Thursday, 14 December 2017
By Print21

Epson has unveiled a “seeing, sensing, thinking, working” autonomous dual-arm robot named the WorkSense W-01 (pictured) that it says will expand the scope of automated production.

“We are refining our core technologies that combine sensors and smart features, as well as our efficient, compact, and precision technologies, with the aim of realising a future in which robots are widely used to serve and support people,” says Yoshifumi Yoshida, chief operating officer of Epson’s Robotics Solutions Operations Division. “We see the WorkSense W-01, which harnesses the power of Epson’s deep portfolio of technology, as bringing us one step closer to bringing about such a future.”

Industrial robots are conventionally installed in a fixed location on a line to perform a given task. The WorkSense W-01, however, was developed for easy mobility so that it can be wheeled from place to place to perform assembly, transport, and other tasks.
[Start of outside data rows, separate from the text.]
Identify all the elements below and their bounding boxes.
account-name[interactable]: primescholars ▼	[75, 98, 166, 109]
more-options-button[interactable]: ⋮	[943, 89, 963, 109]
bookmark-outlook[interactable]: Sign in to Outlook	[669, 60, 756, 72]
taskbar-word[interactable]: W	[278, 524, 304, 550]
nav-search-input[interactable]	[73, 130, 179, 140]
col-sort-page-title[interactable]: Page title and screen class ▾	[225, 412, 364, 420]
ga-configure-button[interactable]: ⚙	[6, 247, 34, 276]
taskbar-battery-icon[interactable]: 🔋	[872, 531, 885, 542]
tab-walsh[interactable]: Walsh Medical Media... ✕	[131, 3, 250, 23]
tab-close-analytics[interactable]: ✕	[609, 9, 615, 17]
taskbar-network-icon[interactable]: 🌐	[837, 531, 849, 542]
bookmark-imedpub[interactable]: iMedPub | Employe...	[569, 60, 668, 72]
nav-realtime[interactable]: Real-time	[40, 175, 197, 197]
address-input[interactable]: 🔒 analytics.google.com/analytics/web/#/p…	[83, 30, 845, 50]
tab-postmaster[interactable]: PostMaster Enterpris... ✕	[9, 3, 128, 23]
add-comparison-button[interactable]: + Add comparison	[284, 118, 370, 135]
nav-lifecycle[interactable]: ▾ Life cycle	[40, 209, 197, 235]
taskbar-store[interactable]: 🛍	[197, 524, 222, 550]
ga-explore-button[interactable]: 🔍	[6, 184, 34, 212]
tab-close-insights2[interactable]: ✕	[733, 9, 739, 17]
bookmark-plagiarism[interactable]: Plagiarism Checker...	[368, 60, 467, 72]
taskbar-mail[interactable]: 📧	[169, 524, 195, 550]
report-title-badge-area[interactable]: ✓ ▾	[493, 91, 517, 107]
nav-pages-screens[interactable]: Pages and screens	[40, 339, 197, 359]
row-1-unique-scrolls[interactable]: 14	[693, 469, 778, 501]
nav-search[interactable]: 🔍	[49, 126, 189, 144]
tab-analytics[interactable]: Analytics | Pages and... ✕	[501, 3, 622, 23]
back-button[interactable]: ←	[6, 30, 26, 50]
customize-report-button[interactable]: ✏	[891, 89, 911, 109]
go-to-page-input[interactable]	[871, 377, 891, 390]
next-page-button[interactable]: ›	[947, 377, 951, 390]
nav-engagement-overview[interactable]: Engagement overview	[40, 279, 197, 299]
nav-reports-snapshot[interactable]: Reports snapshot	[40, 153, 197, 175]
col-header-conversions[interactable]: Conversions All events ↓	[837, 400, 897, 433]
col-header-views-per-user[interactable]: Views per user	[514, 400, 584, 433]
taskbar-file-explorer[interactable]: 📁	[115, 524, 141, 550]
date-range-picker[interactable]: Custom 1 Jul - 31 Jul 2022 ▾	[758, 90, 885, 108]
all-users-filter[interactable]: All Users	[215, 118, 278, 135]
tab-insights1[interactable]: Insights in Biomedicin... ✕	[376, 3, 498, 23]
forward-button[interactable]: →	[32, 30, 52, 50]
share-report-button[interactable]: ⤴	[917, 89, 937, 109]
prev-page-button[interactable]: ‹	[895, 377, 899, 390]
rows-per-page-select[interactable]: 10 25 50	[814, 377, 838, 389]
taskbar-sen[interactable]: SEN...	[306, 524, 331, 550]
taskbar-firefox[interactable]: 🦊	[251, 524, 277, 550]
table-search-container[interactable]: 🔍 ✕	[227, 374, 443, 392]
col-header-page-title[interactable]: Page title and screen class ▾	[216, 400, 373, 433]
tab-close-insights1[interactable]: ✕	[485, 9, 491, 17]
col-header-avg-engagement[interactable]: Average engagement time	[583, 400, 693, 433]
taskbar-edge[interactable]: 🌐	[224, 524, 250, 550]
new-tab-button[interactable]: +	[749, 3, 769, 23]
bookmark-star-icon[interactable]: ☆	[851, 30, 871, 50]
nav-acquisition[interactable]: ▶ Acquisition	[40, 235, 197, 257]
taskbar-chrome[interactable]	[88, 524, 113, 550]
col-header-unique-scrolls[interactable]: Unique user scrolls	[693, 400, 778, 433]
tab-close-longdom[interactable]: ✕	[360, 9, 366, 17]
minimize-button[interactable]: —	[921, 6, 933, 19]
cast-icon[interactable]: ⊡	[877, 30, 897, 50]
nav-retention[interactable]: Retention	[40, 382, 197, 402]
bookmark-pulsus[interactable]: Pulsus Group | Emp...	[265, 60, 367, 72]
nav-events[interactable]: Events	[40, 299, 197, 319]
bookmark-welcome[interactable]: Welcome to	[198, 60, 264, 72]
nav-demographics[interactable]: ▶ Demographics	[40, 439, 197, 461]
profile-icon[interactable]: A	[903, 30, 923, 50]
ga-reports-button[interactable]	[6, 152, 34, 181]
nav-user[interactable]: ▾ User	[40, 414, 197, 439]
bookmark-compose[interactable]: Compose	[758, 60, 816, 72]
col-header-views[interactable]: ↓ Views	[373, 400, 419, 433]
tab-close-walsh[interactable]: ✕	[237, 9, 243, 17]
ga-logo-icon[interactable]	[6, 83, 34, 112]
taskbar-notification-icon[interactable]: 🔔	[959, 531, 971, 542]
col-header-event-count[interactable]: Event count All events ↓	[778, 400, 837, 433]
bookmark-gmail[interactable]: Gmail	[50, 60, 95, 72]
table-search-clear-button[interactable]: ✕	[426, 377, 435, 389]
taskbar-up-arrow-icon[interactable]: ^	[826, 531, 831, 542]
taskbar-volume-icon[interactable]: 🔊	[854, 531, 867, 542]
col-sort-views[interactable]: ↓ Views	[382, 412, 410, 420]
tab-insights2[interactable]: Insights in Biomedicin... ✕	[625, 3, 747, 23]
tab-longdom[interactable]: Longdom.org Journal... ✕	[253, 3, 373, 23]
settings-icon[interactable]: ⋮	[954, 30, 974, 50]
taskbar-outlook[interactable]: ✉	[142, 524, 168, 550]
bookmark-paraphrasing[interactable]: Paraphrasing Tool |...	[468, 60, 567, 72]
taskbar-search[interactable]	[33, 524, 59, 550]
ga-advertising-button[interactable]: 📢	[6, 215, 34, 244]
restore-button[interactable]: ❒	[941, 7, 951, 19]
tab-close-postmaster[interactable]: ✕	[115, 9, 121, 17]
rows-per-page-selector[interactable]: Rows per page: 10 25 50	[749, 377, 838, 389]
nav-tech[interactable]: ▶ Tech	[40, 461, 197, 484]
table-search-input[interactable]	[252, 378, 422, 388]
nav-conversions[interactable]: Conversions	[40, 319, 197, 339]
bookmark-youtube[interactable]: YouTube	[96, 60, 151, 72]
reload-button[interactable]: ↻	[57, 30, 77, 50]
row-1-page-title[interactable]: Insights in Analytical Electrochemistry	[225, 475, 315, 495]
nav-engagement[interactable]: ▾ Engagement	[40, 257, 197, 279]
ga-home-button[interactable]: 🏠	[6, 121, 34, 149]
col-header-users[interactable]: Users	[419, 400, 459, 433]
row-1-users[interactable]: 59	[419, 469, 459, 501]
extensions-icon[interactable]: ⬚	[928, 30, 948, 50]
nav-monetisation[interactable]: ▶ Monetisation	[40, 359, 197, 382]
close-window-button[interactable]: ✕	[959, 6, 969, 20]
Epson says the WorkSense brand name was coined to represent the concept of a robot that sees, senses, thinks, and works:

Seeing
The robot is equipped with 4 head-unit cameras and 2 arm-mounted cameras that give the robot human-like vision, enabling it to accurately detect an object’s position and orientation in three-dimensional space. Even if the location of objects and obstacles changes, the robot is able to independently “see” and determine their position.

Sensing
The robot arms are outfitted with Epson’s highly sensitive, precision force sensors, which are already available on sale. The robot is thus able to perform delicate assembly, transport, and other tasks that require human-like force control to avoid damaging objects. Multipurpose hands that can grasp, grip, and clamp objects of various shapes and sizes are included as standard end-of-arm tooling. They can manipulate tools and jigs that were designed for humans.

Thinking
The robot is able to accurately detect the position and orientation of objects in three-dimensional space, so even if the robot is relocated, it can immediately start work—with no programming change required. This gives the robot the ability to flexibly adapt to sudden changes in production. So, for example, it can be wheeled to different locations to perform different tasks every day, if need be. The robot independently decides the path and orientation of its 7-axis arms and is able to avoid obstacles.

Working
The robot’s two 7-axis arms move like human arms. The dual arms move independently from one another to allow the robot to perform tasks that a single-arm robot cannot, such as tightening a screw in a component with one arm while holding the component in place with the other.